Of all the times, including renting an apartment in Florence for a few days in 2010, we never visited the Uffizi…duh! This time we got it together and ordered tickets on-line (gotta love that!) All we had to do, upon arriving, was find the line-up for pre-booked tickets, where our printed out version were exchanged for real tickets; then walk back across the street and basically we’re in! We should not have waited so long! We wish we would have gone to the Uffizi every time we were in Florence! But…what we saw…oh my! The view looking down the Arno towards the Ponte Vecchio, breathtaking! After three hours we dragged ourselves away absolutely overwhelmed, numb and exhausted.
It’s time for a gelato! Luckily, before leaving home I had compiled a gelato list as long as your arm, so many we would need to stay in Florence for days and days! But…the good news is we found Gelateria Carabe’ and had the opportunity to try olive oil gelato. It was absolutely fabulous and has been added to our list of favourite flavours!
After a wander to Piazza di San Lorenzo, it’s time to head back to Panzano.
Our flight home was out of Florence so we booked a hotel there for our last night, so we would have another opportunity to spend more time wandering about this amazing city. The car rental gremlins were at work again (these are the guys who did not have a car for us when we showed up in Florence two weeks earlier, even though it had been booked for two months. They were willing to offer us a van that actually looked more like a mini-school bus to drive around Tuscany in! Are they nuts? A station wagon type vehicle is often too large for a lot of towns!) We arrived in Florence to drop off the car around 11:00am or so and the office was closed. They actually close at 1:30pm on Saturday’s. So we were forced to hang about hoping someone would show up and about one hour later someone finally did, which ate into our “last day” Florence fun stuff!

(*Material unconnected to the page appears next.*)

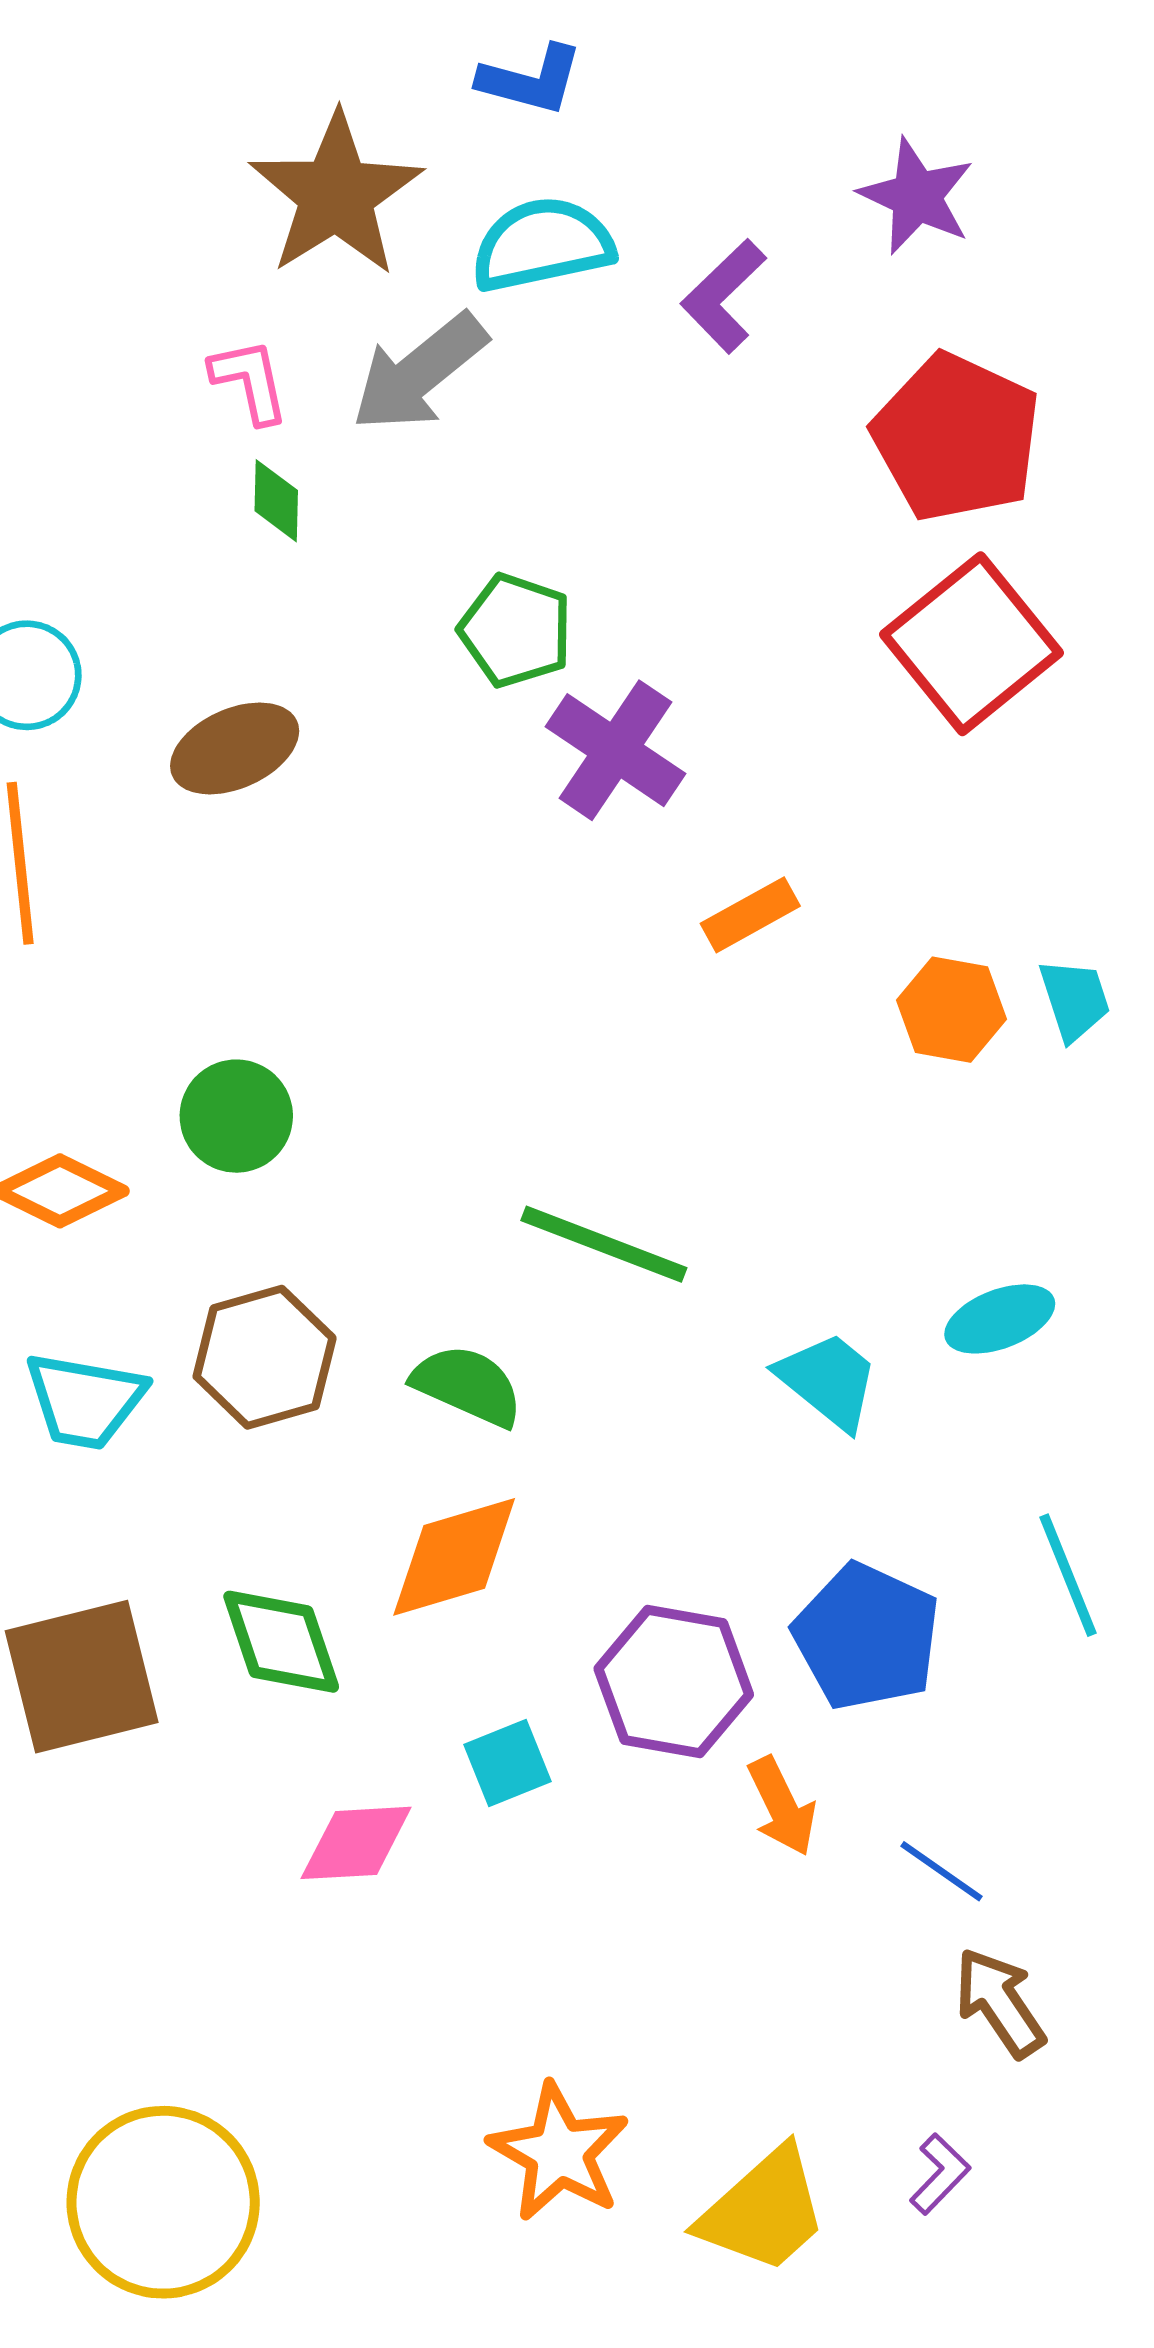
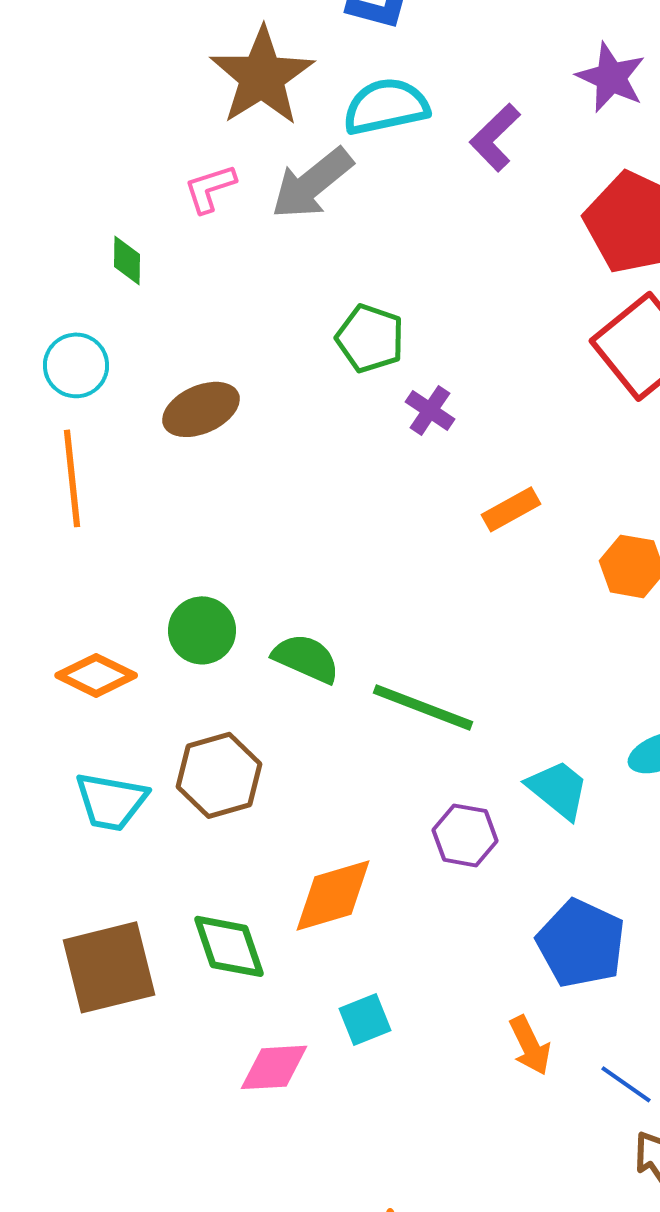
pink L-shape: (250, 381) -> (210, 188), turned -96
green diamond: (276, 501) -> (127, 260), moved
purple cross: (616, 750) -> (430, 410), size x0.6
green semicircle: (467, 1386) -> (306, 658), moved
purple hexagon: (674, 1682) -> (465, 835), moved, size x0.7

Have you been to the Mercato Centrale? Well, if you haven’t been there lately, they have added a top floor that we wanted to check out as well as the lampredotto panino from Nerbone. Because of the time wasted returning the car, not only was it crazy busy at Nerbone but the entire place was jammed. So…no lampredotto for us! Something else we had avoided on previous visits to Florence was going inside the Duomo, I know, can you believe it? So after bad pizza somewhere I won’t mention (OK, there is a review I did on Tripadvisor), we finally did go inside… that dome! Afterwards we walked around behind the Duomo where we stopped and listened to an awesome three piece string band. A special treat for us on our last day here!
After relaxing across from Santa Maria Novella enjoying a Shakerato, it’s time to head to the hotel for a bit of down time, print off boarding passes and for me to write in my journal. Picture if you can, me sitting on the bed writing in my journal, the windows and shutters thrown open, a breeze fluttering the curtains, a view of Florentine rooftops, blue sky, birds singing, church bells ringing…it brings tears to my eyes!

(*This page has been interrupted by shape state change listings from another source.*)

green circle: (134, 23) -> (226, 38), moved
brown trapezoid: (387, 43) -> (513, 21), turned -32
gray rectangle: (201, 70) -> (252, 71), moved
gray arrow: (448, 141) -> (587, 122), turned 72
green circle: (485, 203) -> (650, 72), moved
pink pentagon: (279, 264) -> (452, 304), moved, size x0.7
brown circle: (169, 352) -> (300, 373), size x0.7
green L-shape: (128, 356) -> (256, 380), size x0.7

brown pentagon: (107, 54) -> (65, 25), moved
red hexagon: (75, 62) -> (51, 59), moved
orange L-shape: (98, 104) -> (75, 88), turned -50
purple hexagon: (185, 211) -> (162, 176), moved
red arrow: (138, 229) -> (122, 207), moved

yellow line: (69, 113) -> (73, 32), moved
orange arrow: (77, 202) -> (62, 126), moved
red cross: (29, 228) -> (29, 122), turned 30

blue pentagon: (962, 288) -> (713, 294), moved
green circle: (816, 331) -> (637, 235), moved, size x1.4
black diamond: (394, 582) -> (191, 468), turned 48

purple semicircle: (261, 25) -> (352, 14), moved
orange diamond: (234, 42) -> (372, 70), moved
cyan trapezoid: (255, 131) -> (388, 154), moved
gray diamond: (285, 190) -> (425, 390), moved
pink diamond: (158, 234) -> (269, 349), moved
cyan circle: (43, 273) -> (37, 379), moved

Our last dinner in Florence turned out to be an unexpected pleasure. We had planned to go to Osteria Pazzi where we had a great lunch the last time we stayed in Florence but as luck would have it Pazzi was further away than we wanted to go. When we asked the hotel front desk guy for a recommendation he suggested a place he likes to go to, Ristorante Accademia, just three or 4 blocks away on Piazza San Marco. Aha…the light bulb goes off, didn’t a good friend send us a email that we should try Accademia? Front desk guy was “friends” with the Ristorante so was able to get us in “right now”.

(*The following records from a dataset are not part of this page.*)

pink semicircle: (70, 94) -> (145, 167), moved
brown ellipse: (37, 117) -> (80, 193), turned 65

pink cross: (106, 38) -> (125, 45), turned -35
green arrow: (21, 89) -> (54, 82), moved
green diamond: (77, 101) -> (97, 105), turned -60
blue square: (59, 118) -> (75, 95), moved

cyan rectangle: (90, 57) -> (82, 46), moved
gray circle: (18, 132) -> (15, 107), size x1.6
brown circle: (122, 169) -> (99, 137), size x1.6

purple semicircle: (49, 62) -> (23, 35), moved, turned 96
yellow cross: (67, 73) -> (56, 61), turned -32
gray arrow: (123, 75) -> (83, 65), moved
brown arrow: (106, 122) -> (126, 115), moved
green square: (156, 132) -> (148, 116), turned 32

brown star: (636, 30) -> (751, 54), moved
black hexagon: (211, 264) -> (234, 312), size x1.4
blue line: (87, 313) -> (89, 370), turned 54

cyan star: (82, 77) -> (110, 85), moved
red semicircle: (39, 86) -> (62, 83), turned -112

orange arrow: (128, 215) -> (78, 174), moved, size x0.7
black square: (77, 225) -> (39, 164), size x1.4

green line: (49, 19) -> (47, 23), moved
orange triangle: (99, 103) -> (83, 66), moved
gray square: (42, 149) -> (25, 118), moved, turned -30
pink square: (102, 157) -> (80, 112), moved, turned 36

Ristorante Accademia did not disappoint! We shared a mushroom strudel with Parmigiano sauce to start with followed by a “to die for” tagliolini with shaved truffles for me and chitarra pasta with Scorpion fish sauce for my husband. Accademia prides themselves on their house-made fresh pasta and rightly so! The service was attentive and excellent right down to a fantastic wine recommendation: a Villa Russiz 2012 Pinot Grigio, a completely different Pinot from any other we had ever tasted; straw-yellow colour, fine, elegant, fruity and complex that over time takes on a wide array of fruity aromas including peach and pear. On the nose it has the fragrance of wild flowers.
Ristorante Accademia turned out to be the perfect way to end our trip to Tuscany! Arrivederci Firenze….
But then we never planned on four trips to Tuscany. And it seems once Tuscany has you in her loving arms she never wants to let you go.